### AIM OF THE EXERCISE
Look below for the line with "e proteggere il" and the line with "Высота без чаши (см)". Copy exactly those two lines and every line between, but not the pictures.

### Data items

++++++++

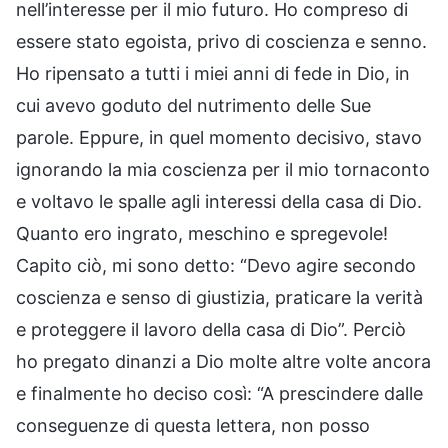
nell’interesse per il mio futuro. Ho compreso di
essere stato egoista, privo di coscienza e senno.
Ho ripensato a tutti i miei anni di fede in Dio, in
cui avevo goduto del nutrimento delle Sue
parole. Eppure, in quel momento decisivo, stavo
ignorando la mia coscienza per il mio tornaconto
e voltavo le spalle agli interessi della casa di Dio.
Quanto ero ingrato, meschino e spregevole!
Capito ciò, mi sono detto: “Devo agire secondo
coscienza e senso di giustizia, praticare la verità
e proteggere il lavoro della casa di Dio”. Perciò
ho pregato dinanzi a Dio molte altre volte ancora
e finalmente ho deciso così: “A prescindere dalle
conseguenze di questa lettera, non posso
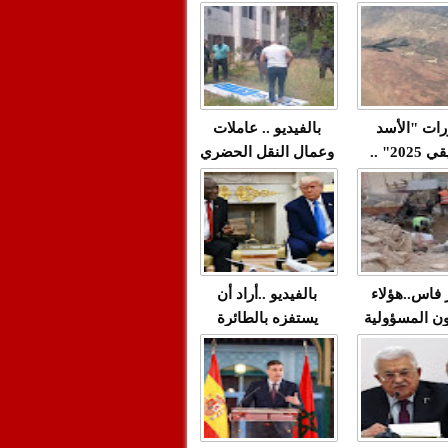
"مولات 88 غرزة"
صادمة وملتمس
 حميد طولست
لا(فيديو)
"الوجهاء"؟/ صمت
 تزداد فيه
وزارة الداخلية؟/أين
 العنف ضد
الوزير التوفيق؟(فيديو)
غيب فيه أحيانًا
لعدالة في
رات "الأسد
بالفيديو .. عاملات
م...
الإفريقي 2025" ..
وعمال النقل الحضري
قاذفة النووية
بفاس يعبرون عن
يب مع ثماني
ارتياحهم بعد إنهاء عقد
مقاتلات من نوع F-16
شركة "سيتي باص"
للقوات الجوية
ية المغربية
ر فاس..هؤلاء
بالفيديو ..أراد أن
ن المسؤولية
يستفزه بالطائرة
ي العمارات
القطرية لكن ترامب
ائية مفتوحة
فضحه أمام العالم
بالحجة والدليل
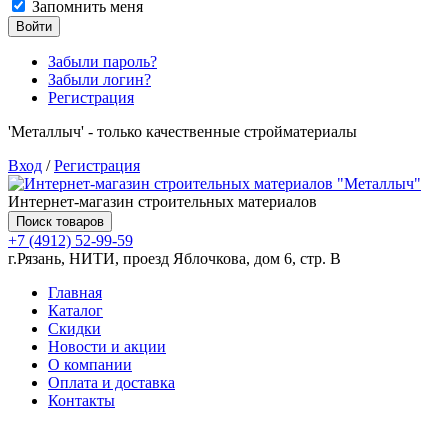
Запомнить меня
Войти
Забыли пароль?
Забыли логин?
Регистрация
'Металлыч' - только качественные стройматериалы
Вход
/
Регистрация
Интернет-магазин строительных материалов
Поиск товаров
+7 (4912) 52-99-59
г.Рязань, НИТИ, проезд Яблочкова, дом 6, стр. В
Главная
Каталог
Скидки
Новости и акции
О компании
Оплата и доставка
Контакты
Товаров (
0
) на сумму
0.00 руб.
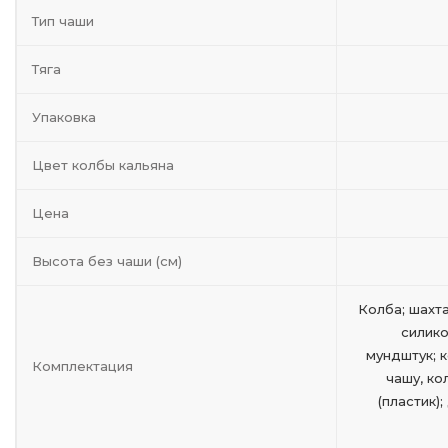
Тип чаши
Тяга
Упаковка
Цвет колбы кальяна
Цена
Высота без чаши (см)
Колба; шахта
силик
мундштук; 
Комплектация
чашу, ко
(пластик)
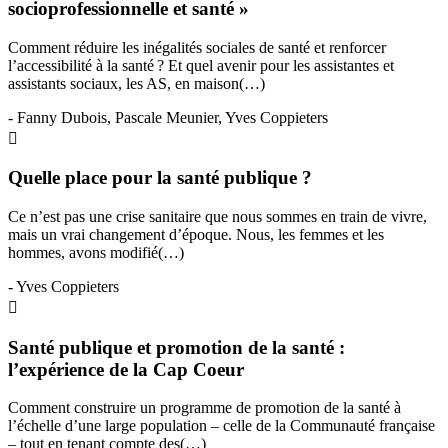
socioprofessionnelle et santé »
Comment réduire les inégalités sociales de santé et renforcer
l’accessibilité à la santé ? Et quel avenir pour les assistantes et
assistants sociaux, les AS, en maison(…)
- Fanny Dubois, Pascale Meunier, Yves Coppieters
Quelle place pour la santé publique ?
Ce n’est pas une crise sanitaire que nous sommes en train de vivre,
mais un vrai changement d’époque. Nous, les femmes et les
hommes, avons modifié(…)
- Yves Coppieters
Santé publique et promotion de la santé :
l’expérience de la Cap Coeur
Comment construire un programme de promotion de la santé à
l’échelle d’une large population – celle de la Communauté française
– tout en tenant compte des(…)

++++++++

### TASK RESPONSE
e proteggere il lavoro della casa di Dio”. Perciò
ho pregato dinanzi a Dio molte altre volte ancora
e finalmente ho deciso così: “A prescindere dalle
conseguenze di questa lettera, non posso
"مولات 88 غرزة"
صادمة وملتمس
 حميد طولست
لا(فيديو)
"الوجهاء"؟/ صمت
 تزداد فيه
وزارة الداخلية؟/أين
 العنف ضد
الوزير التوفيق؟(فيديو)
غيب فيه أحيانًا
لعدالة في
رات "الأسد
بالفيديو .. عاملات
م...
الإفريقي 2025" ..
وعمال النقل الحضري
قاذفة النووية
بفاس يعبرون عن
يب مع ثماني
ارتياحهم بعد إنهاء عقد
مقاتلات من نوع F-16
شركة "سيتي باص"
للقوات الجوية
ية المغربية
ر فاس..هؤلاء
بالفيديو ..أراد أن
ن المسؤولية
يستفزه بالطائرة
ي العمارات
القطرية لكن ترامب
ائية مفتوحة
فضحه أمام العالم
بالحجة والدليل
Запомнить меня
Войти
Забыли пароль?
Забыли логин?
Регистрация
'Металлыч' - только качественные стройматериалы
Вход
/
Регистрация
Интернет-магазин строительных материалов
Поиск товаров
+7 (4912) 52-99-59
г.Рязань, НИТИ, проезд Яблочкова, дом 6, стр. В
Главная
Каталог
Скидки
Новости и акции
О компании
Оплата и доставка
Контакты
Товаров (
0
) на сумму
0.00 руб.
Тип чаши
Тяга
Упаковка
Цвет колбы кальяна
Цена
Высота без чаши (см)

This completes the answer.